**The problem:** Filter the listing below, please, and copy only the lines with the word "para".

════════════════════

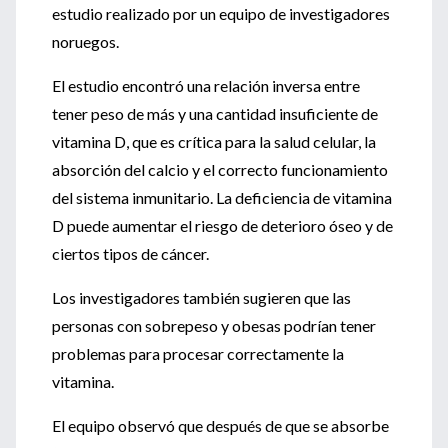
estudio realizado por un equipo de investigadores
noruegos.
El estudio encontró una relación inversa entre
tener peso de más y una cantidad insuficiente de
vitamina D, que es crítica para la salud celular, la
absorción del calcio y el correcto funcionamiento
del sistema inmunitario. La deficiencia de vitamina
D puede aumentar el riesgo de deterioro óseo y de
ciertos tipos de cáncer.
Los investigadores también sugieren que las
personas con sobrepeso y obesas podrían tener
problemas para procesar correctamente la
vitamina.
El equipo observó que después de que se absorbe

════════════════════

**Expected answer:**
vitamina D, que es crítica para la salud celular, la
problemas para procesar correctamente la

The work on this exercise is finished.